Elixir is not new to me. It share a lot of concepts with Go. This is the reason I use the same approach for Go and Elixir. Call it Channel in Go, or Mailbox in Elixir, they are the same. Go Routine = Erlang process... Not as fast as Go but really efficient. At scale, Elixir provide better concurrency schemes for long processing in a completely safe way, and a good support for distributed computing.
C# was my first crush 20 years ago (I hate Java from day one). I love it, but found Microsoft badly promote it outside the Microsoft lands... And try to hook potential users to MS licence quickly (even today at the era of Dotnet 5/6). So bad! Having said that, C# is deadly simple and well designed. No difficult. Documentation from MS is useful and accessible, but I confused the use of async/await with the purpose of "Task" class for a time.
I wanted to write a NodeJS version, but the tool is definitely not designed for such a task. The way it perform CPU bound processing recall me how Ruby work on this area... Badly. For I/O bound, this is the opposite: NodeJS can do a wonderful work. But it's not what I experiment today. For just my asking on performance, the result with one thread:
NodeJS 16.10 on Linux.
(source)
time node fib_javascript.js
Fibonacci: 20365011074
real 2m10,367s
user 2m10,367s
sys 0m0,004s
This result of Javascript is in the middle of intepreted programming language having JIT support.
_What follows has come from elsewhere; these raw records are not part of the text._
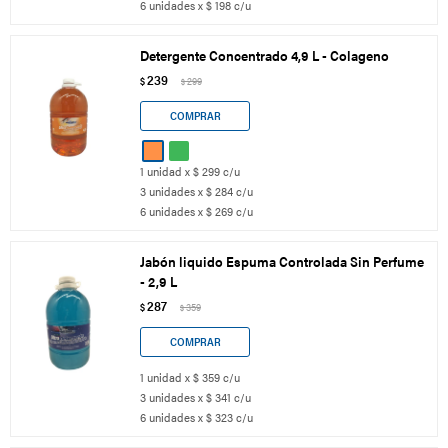
6 unidades x $ 198 c/u
Detergente Concentrado 4,9 L - Colageno
239
$
299
$
1 unidad x $ 299 c/u
3 unidades x $ 284 c/u
6 unidades x $ 269 c/u
Jabón liquido Espuma Controlada Sin Perfume
- 2,9 L
287
$
359
$
1 unidad x $ 359 c/u
3 unidades x $ 341 c/u
6 unidades x $ 323 c/u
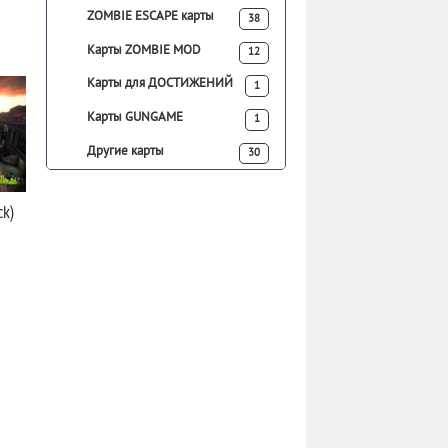
ZOMBIE ESCAPE карты
38
Карты ZOMBIE MOD
12
Карты для ДОСТИЖЕНИЙ
1
Карты GUNGAME
1
Другие карты
30
ck)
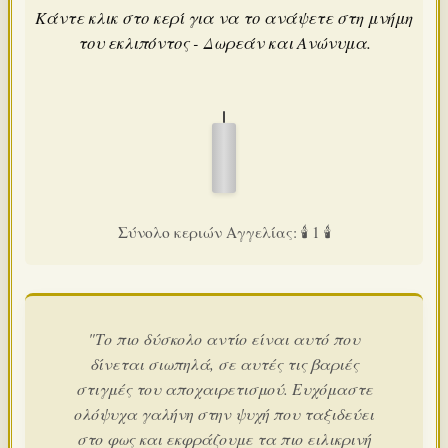
Κάντε κλικ στο κερί για να το ανάψετε στη μνήμη
του εκλιπόντος - Δωρεάν και Ανώνυμα.
Σύνολο κεριών Αγγελίας: 🕯️ 1 🕯️
"Το πιο δύσκολο αντίο είναι αυτό που
δίνεται σιωπηλά, σε αυτές τις βαριές
στιγμές του αποχαιρετισμού. Ευχόμαστε
ολόψυχα γαλήνη στην ψυχή που ταξιδεύει
στο φως και εκφράζουμε τα πιο ειλικρινή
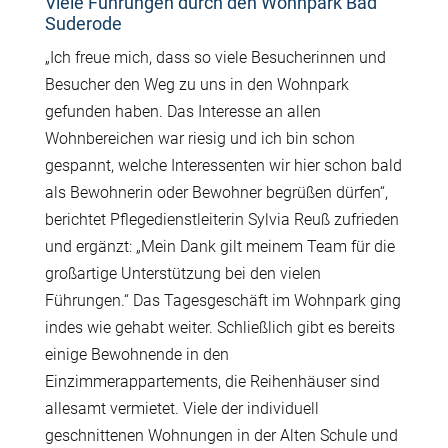
Viele Führungen durch den Wohnpark Bad
Suderode
„Ich freue mich, dass so viele Besucherinnen und
Besucher den Weg zu uns in den Wohnpark
gefunden haben. Das Interesse an allen
Wohnbereichen war riesig und ich bin schon
gespannt, welche Interessenten wir hier schon bald
als Bewohnerin oder Bewohner begrüßen dürfen“,
berichtet Pflegedienstleiterin Sylvia Reuß zufrieden
und ergänzt: „Mein Dank gilt meinem Team für die
großartige Unterstützung bei den vielen
Führungen.“ Das Tagesgeschäft im Wohnpark ging
indes wie gehabt weiter. Schließlich gibt es bereits
einige Bewohnende in den
Einzimmerappartements, die Reihenhäuser sind
allesamt vermietet. Viele der individuell
geschnittenen Wohnungen in der Alten Schule und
What happen if I disable the JIT of NodeJS? (possible since 2019 to open v8 on TVs)
time node --jitless fib_javascript.js
Warning: disabling flag --expose_wasm due to conflicting flags
Warning: disabling flag --regexp_tier_up due to conflicting flags
Fibonacci: 20365011074
real 19m53,465s
user 19m53,481s
sys 0m0,008s
This last test is perhaps not really faire.